- TASK STATEMENT -
The answer must be an exact copy of the entries below, with no images in it.

- Page-level text extractions -
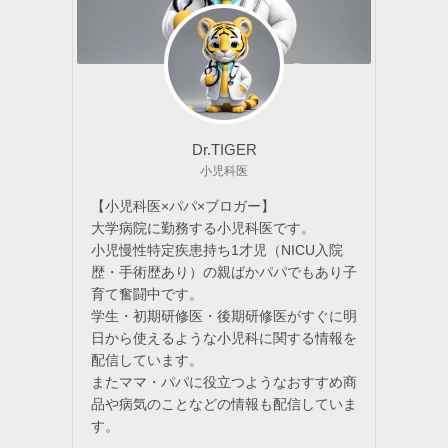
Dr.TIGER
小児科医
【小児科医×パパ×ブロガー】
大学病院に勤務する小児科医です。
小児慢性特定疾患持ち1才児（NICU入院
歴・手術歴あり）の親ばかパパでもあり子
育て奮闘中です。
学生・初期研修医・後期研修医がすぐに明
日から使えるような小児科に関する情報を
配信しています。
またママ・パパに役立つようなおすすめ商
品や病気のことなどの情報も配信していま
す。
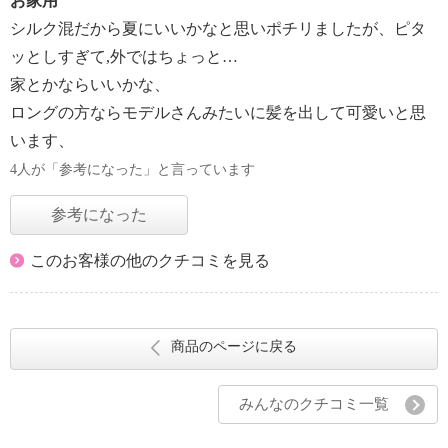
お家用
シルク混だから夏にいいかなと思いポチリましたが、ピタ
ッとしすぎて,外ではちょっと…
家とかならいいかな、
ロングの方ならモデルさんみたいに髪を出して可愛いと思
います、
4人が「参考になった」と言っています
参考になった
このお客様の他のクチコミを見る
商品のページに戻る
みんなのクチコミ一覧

- OUTPUT BELOW -
Dr.TIGER
小児科医
【小児科医×パパ×ブロガー】
大学病院に勤務する小児科医です。
小児慢性特定疾患持ち1才児（NICU入院
歴・手術歴あり）の親ばかパパでもあり子
育て奮闘中です。
学生・初期研修医・後期研修医がすぐに明
日から使えるような小児科に関する情報を
配信しています。
またママ・パパに役立つようなおすすめ商
品や病気のことなどの情報も配信していま
す。
お家用
シルク混だから夏にいいかなと思いポチリましたが、ピタ
ッとしすぎて,外ではちょっと…
家とかならいいかな、
ロングの方ならモデルさんみたいに髪を出して可愛いと思
います、
4人が「参考になった」と言っています
参考になった
このお客様の他のクチコミを見る
商品のページに戻る
みんなのクチコミ一覧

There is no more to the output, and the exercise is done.